Within the mempool, transactions have one of two statuses: pending or queued. Pending transactions have passed node validation and are eligible for immediate inclusion in the next block. Queued transactions have not yet met the conditions for execution and remain on hold until those conditions are resolved.
A transaction typically becomes queued for one of two reasons.
The first involves prior unconfirmed transactions from the same address. When a sender has an earlier transaction still awaiting confirmation, any later transaction from that address cannot leapfrog it. The later operation is held back until the earlier one clears.
The second, more technical cause involves an incorrect nonce value. On account-based blockchains like Ethereum, every transaction from an address carries a nonce, a sequential number tracking how many confirmed transactions that address has sent. The network requires nonces to be processed in strict order. If a transaction carries a nonce higher than expected, it cannot execute until the gap is filled by a transaction with the correct nonce. The out-of-order transaction remains in the queued pool until this gap is resolved.

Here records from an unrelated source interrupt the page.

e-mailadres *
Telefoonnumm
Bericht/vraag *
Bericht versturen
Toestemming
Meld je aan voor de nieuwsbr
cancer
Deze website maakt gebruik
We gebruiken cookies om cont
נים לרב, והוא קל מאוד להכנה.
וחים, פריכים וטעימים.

The difference between queued and pending is not just timing but executable status. A pending transaction has been validated by nodes, confirming the sender's signature is legitimate and the account has sufficient funds. It is available for block producers to include. A queued transaction has not reached this stage and remains invisible to confirmation until the blocking condition, such as a missing earlier transaction or an out-of-sequence nonce, is resolved.

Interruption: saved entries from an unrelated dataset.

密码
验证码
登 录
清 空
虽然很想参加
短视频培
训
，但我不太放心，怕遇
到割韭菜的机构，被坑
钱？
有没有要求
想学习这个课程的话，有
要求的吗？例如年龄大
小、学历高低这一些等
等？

On Ethereum's Geth client, for example, a single node can store up to 1,024 non-executable (queued) transactions by default. Transactions that fail to resolve their queued state before hitting this limit or other node-imposed thresholds risk being dropped from the pool entirely.
Among pending transactions eligible for execution, transaction fees determine the order of selection. Block producers are incentivized to include transactions with the highest fees, as these compensate their validation work. On Bitcoin, miners rank transactions by fee rate in satoshis per byte. On Ethereum, after the EIP-1559 upgrade, the fee structure includes a base fee that is burned and an optional priority fee, or tip, paid directly to validators. When network traffic is heavy, users who underbid fees may see their transactions linger in the pending pool or be dropped.

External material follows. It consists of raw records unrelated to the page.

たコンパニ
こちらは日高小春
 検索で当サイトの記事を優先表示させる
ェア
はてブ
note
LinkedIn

This fee-driven prioritization means that during high congestion, the effective queue is not strictly first-in, first-out. A later transaction with a higher fee can be confirmed before an older, lower-fee one.
When a transaction is stuck in the queued state, especially due to a nonce gap, practical remedies exist. The simplest is to submit a new transaction from the same address using the missing nonce. Once that gap-filling transaction is confirmed, the stuck transaction can move to pending and be processed.
Another option is replacing a stuck transaction by resubmitting it with the same nonce but a higher fee. On Ethereum, this is called "speed up" or, to cancel, submitting a zero-value transaction to oneself with the same nonce and higher gas price. Once the replacement is confirmed, the original becomes invalid and is dropped from the mempool. Bitcoin has a similar mechanism called Replace-By-Fee (RBF).
Users who wait without action may eventually see their transactions confirmed once congestion eases, though this can take hours or days depending on network conditions.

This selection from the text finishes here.